Although a consistent haematological pattern of characteristic laboratory findings has not yet been identified in children with confirmed COVID-19, the following abnormalities have been reported: lymphopenia, increased levels of liver and muscle enzymes, increased LDH, myoglobin and creatine kinase isoenzyme levels, elevated C- Reactive Protein (CRP), erythrocyte sedimentation rate and procalcitonin level. Our infant had meutrophilia, mild monocytosis and thrombocytosis, but CRP and procalcitonin were not elevated. While the most common pattern of coagulopathy observed in patients hospitalized with COVID-19 is characterized by elevations in fibrinogen and D-dimer levels, our infant had only a mild increase of D-dimer and a high platelet count.
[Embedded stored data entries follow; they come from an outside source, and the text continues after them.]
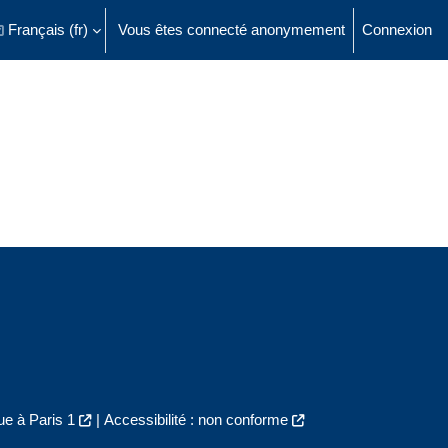
Français ‎(fr)‎
Vous êtes connecté anonymement
Connexion
ésactiver la saisie de recherche
e à Paris 1
|
Accessibilité : non conforme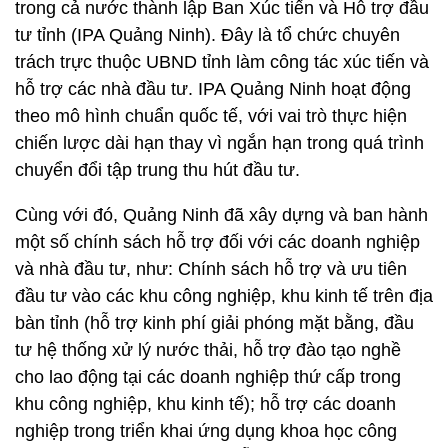
trong cả nước thành lập Ban Xúc tiến và Hỗ trợ đầu
tư tỉnh (IPA Quảng Ninh). Đây là tổ chức chuyên
trách trực thuộc UBND tỉnh làm công tác xúc tiến và
hỗ trợ các nhà đầu tư. IPA Quảng Ninh hoạt động
theo mô hình chuẩn quốc tế, với vai trò thực hiện
chiến lược dài hạn thay vì ngắn hạn trong quá trình
chuyển đổi tập trung thu hút đầu tư.
Cùng với đó, Quảng Ninh đã xây dựng và ban hành
một số chính sách hỗ trợ đối với các doanh nghiệp
và nhà đầu tư, như: Chính sách hỗ trợ và ưu tiên
đầu tư vào các khu công nghiệp, khu kinh tế trên địa
bàn tỉnh (hỗ trợ kinh phí giải phóng mặt bằng, đầu
tư hệ thống xử lý nước thải, hỗ trợ đào tạo nghề
cho lao động tại các doanh nghiệp thứ cấp trong
khu công nghiệp, khu kinh tế); hỗ trợ các doanh
nghiệp trong triển khai ứng dụng khoa học công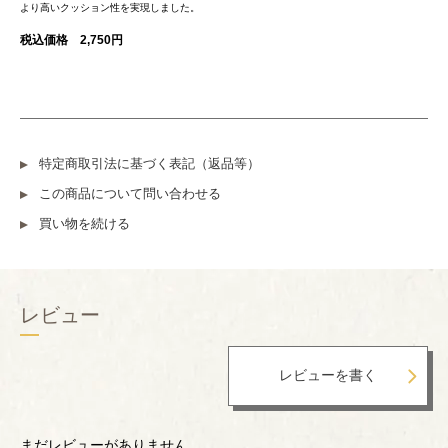
より高いクッション性を実現しました。
税込価格 2,750円
特定商取引法に基づく表記（返品等）
この商品について問い合わせる
買い物を続ける
レビュー
まだレビューがありません。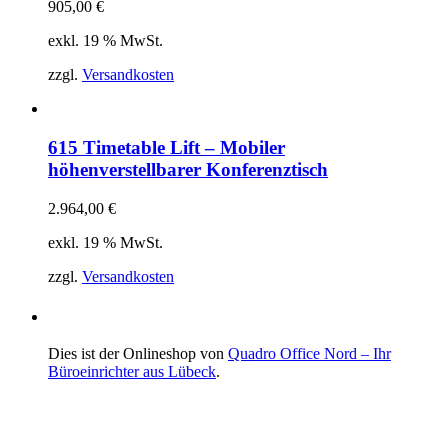
905,00
€
exkl. 19 % MwSt.
zzgl.
Versandkosten
615 Timetable Lift – Mobiler
höhenverstellbarer Konferenztisch
2.964,00
€
exkl. 19 % MwSt.
zzgl.
Versandkosten
Dies ist der Onlineshop von
Quadro Office Nord – Ihr
Büroeinrichter aus Lübeck
.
In conclusions, from a diabetologist’s point of view, although the question remains open regarding COVID-19 and risk of new-onset diabetes, the case reported herein document an unique initial presentation of DKA in an infant with concomitant COVID- 19. To address these issues, an international group of leading diabetes researchers participating in the CoviDIAB Project have established a global registry of patients with COVID-19–related diabetes (covidiab.e-dendrite.com) (15).